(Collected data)
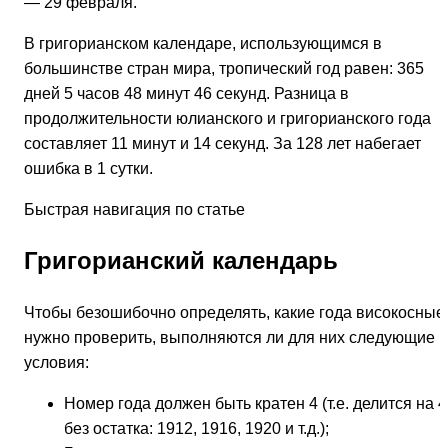
— 29 февраля.
В григорианском календаре, использующимся в
большинстве стран мира, тропический год равен: 365
дней 5 часов 48 минут 46 секунд. Разница в
продолжительности юлианского и григорианского года
составляет 11 минут и 14 секунд. За 128 лет набегает
ошибка в 1 сутки.
Быстрая навигация по статье
Григорианский календарь
Чтобы безошибочно определять, какие года високосные
нужно проверить, выполняются ли для них следующие
условия:
Номер года должен быть кратен 4 (т.е. делится на 4
без остатка: 1912, 1916, 1920 и т.д.);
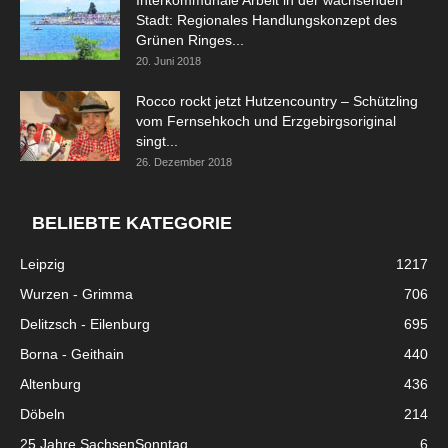
Stadt: Regionales Handlungskonzept des
Grünen Ringes...
20. Juni 2018
Rocco rockt jetzt Hutzencountry – Schützling
vom Fernsehkoch und Erzgebirgsoriginal
singt...
26. Dezember 2018
BELIEBTE KATEGORIE
Leipzig
1217
Wurzen - Grimma
706
Delitzsch - Eilenburg
695
Borna - Geithain
440
Altenburg
436
Döbeln
214
25 Jahre SachsenSonntag
6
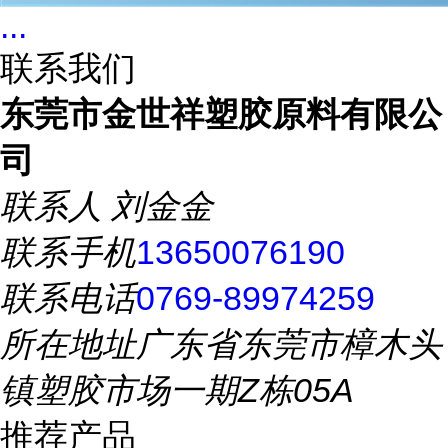
...
联系我们
东莞市金世祥塑胶原料有限公
司
联系人
刘金金
联系手机
13650076190
联系电话
0769-89974259
所在地址
广东省东莞市樟木头
镇塑胶市场一期Z栋05A
推荐产品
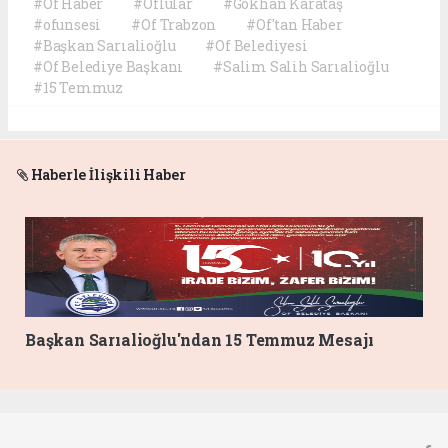
#Of Haber
#Oflular
#Gökhan Karataş
#ofunsesi
#Of Trabzon
#Of'tan Haber
#Başkan Sarıalioğlu
#Of Belediyesi
#Of Belediye Başkanı
#Salim Salih Sarıalioğlu
#15 Temmuz
Haberle İlişkili Haber
Başkan Sarıalioğlu'ndan 15 Temmuz Mesajı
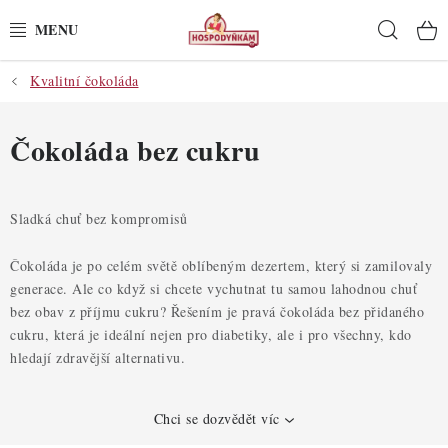
Přejít
Hleda
na
obsah
Kvalitní čokoláda
POTŘEBY
POMŮCKY
Čokoláda bez cukru
SUROVINY
Sladká chuť bez kompromisů
DEKORACE
Čokoláda je po celém světě oblíbeným dezertem, který si zamilovaly
generace. Ale co když si chcete vychutnat tu samou lahodnou chuť
PRO OSLAVY
bez obav z příjmu cukru? Řešením je pravá čokoláda bez přidaného
cukru, která je ideální nejen pro diabetiky, ale i pro všechny, kdo
DO KUCHYNĚ
hledají zdravější alternativu.
POCHUTINY
Chci se dozvědět víc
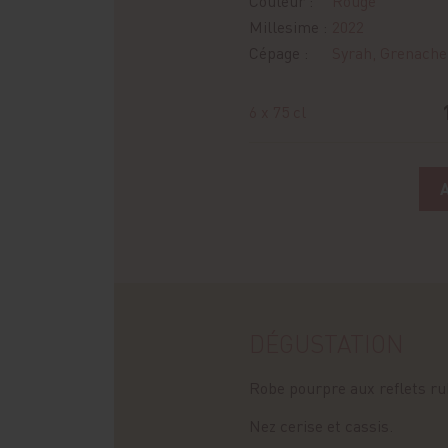
Couleur :
Rouge
Millesime :
2022
Cépage :
Syrah, Grenache
6 x 75 cl
DÉGUSTATION
Robe pourpre aux reflets ru
Nez cerise et cassis.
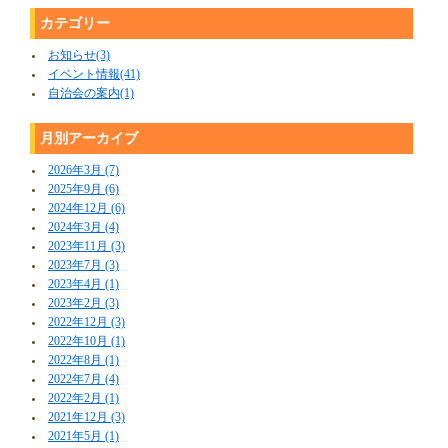
カテゴリー
お知らせ(3)
イベント情報(41)
自治会の案内(1)
月別アーカイブ
2026年3月 (7)
2025年9月 (6)
2024年12月 (6)
2024年3月 (4)
2023年11月 (3)
2023年7月 (3)
2023年4月 (1)
2023年2月 (3)
2022年12月 (3)
2022年10月 (1)
2022年8月 (1)
2022年7月 (4)
2022年2月 (1)
2021年12月 (3)
2021年5月 (1)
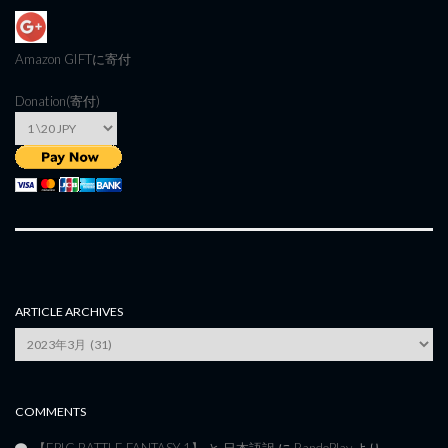
Amazon GIFT
に寄付
Donation(寄付)
ARTICLE ARCHIVES
Article
Archives
COMMENTS
【EPIC BATTLE FANTASY 1】 と 日本語訳
に
RandoPlay
より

**DESCRIPTION OF THE TASK**
Copy exactly, and copy nothing else: the lines from the one containing "Čokoláda bez cukru" through the end of the data, both ends included, with pictures left out.

**OUTPUT OF THE TASK**
Čokoláda bez cukru
SUROVINY
Sladká chuť bez kompromisů
DEKORACE
Čokoláda je po celém světě oblíbeným dezertem, který si zamilovaly
generace. Ale co když si chcete vychutnat tu samou lahodnou chuť
PRO OSLAVY
bez obav z příjmu cukru? Řešením je pravá čokoláda bez přidaného
cukru, která je ideální nejen pro diabetiky, ale i pro všechny, kdo
DO KUCHYNĚ
hledají zdravější alternativu.
POCHUTINY
Chci se dozvědět víc
Couleur :
Rouge
Millesime :
2022
Cépage :
Syrah, Grenache
6 x 75 cl
DÉGUSTATION
Robe pourpre aux reflets ru
Nez cerise et cassis.
カテゴリー
お知らせ(3)
イベント情報(41)
自治会の案内(1)
月別アーカイブ
2026年3月 (7)
2025年9月 (6)
2024年12月 (6)
2024年3月 (4)
2023年11月 (3)
2023年7月 (3)
2023年4月 (1)
2023年2月 (3)
2022年12月 (3)
2022年10月 (1)
2022年8月 (1)
2022年7月 (4)
2022年2月 (1)
2021年12月 (3)
2021年5月 (1)
Amazon GIFT
に寄付
Donation(寄付)
ARTICLE ARCHIVES
Article
Archives
COMMENTS
【EPIC BATTLE FANTASY 1】 と 日本語訳
に
RandoPlay
より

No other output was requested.